Bad advice #1: "You need to carry a balance on your credit card to build up your credit score"
Barry Choi is the financial expert behind the blog Money We Have, and this is his personal pet peeve. "That simply isn't true! You should never carry a balance." That said, he doesn't subscribe to another school of thought that says you should avoid credit cards altogether. "By using your cards, you build up your credit score and can earn rewards on your purchases. The key thing is to pay off your entire bill on time...every month."
Bonus good advice: "When I first started working the general rule was to save 10% of your income and you would likely do alright. With the increasing cost of real estate as well as the cost of living, I just don't think that's enough. I personally try to save 25% – 40% of my income. I realize that's not possible for some people, but I want people to know that saving 10% likely won't be enough."
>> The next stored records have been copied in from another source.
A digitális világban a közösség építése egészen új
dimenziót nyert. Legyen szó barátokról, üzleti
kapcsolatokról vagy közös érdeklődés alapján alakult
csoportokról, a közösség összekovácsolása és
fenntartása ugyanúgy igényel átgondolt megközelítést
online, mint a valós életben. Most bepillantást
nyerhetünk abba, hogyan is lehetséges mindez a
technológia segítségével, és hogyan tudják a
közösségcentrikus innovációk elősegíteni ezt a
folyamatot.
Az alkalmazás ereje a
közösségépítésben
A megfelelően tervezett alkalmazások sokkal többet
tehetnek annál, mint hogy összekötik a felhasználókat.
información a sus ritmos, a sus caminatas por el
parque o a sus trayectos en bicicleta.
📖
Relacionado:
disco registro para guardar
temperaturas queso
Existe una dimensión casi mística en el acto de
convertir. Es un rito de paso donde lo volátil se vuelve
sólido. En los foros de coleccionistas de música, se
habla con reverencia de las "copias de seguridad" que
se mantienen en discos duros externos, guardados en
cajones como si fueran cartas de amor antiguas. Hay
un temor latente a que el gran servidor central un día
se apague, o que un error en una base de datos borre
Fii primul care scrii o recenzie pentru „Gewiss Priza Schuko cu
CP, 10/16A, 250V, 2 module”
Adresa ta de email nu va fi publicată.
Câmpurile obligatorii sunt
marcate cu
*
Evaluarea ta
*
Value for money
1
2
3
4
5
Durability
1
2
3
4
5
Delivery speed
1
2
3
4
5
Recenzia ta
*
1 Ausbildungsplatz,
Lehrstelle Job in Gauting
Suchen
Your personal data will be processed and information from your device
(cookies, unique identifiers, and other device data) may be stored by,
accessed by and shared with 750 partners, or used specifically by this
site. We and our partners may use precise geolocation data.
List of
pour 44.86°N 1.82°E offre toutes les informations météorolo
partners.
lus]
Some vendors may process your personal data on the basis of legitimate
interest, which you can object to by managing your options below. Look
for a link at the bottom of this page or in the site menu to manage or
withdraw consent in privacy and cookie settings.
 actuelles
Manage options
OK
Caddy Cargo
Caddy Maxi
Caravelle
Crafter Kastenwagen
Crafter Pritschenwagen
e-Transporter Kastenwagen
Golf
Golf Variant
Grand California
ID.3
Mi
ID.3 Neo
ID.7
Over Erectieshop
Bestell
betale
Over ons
Bad advice #2: "Don't worry about saving in your twenties"
We get it: When you're younger, you are generally earning less money and putting anything aside at the end of the month is a miracle. But it's worth fighting for, says Erin Lowry, author of Broke Millennial: Stop Scraping By And Get Your Financial Life Together. "The point of saving, especially in your twenties, isn't just about the amount you can put away but also about building the habit," she says. "It's much harder to reverse unhealthy behaviours, of any kind, so why put yourself on that path in the first place?"
Bonus good advice: "Just because something mathematically makes sense, that doesn't mean it's how people will behave. For instance, the debt avalanche method of paying down debt, in which you focus on aggressively paying off the highest interest rate debt first and work your way down, will save you the most money. But some people need to use debt snowball in which they pay the smallest balance first and work their way up to the largest balance. Getting that small win early on can help them stay motivated and focused. Just because avalanche is the mathematically correct way doesn't make it the right way because snowball may help keep another person inspired and on track to actually make it all the way to debt freedom."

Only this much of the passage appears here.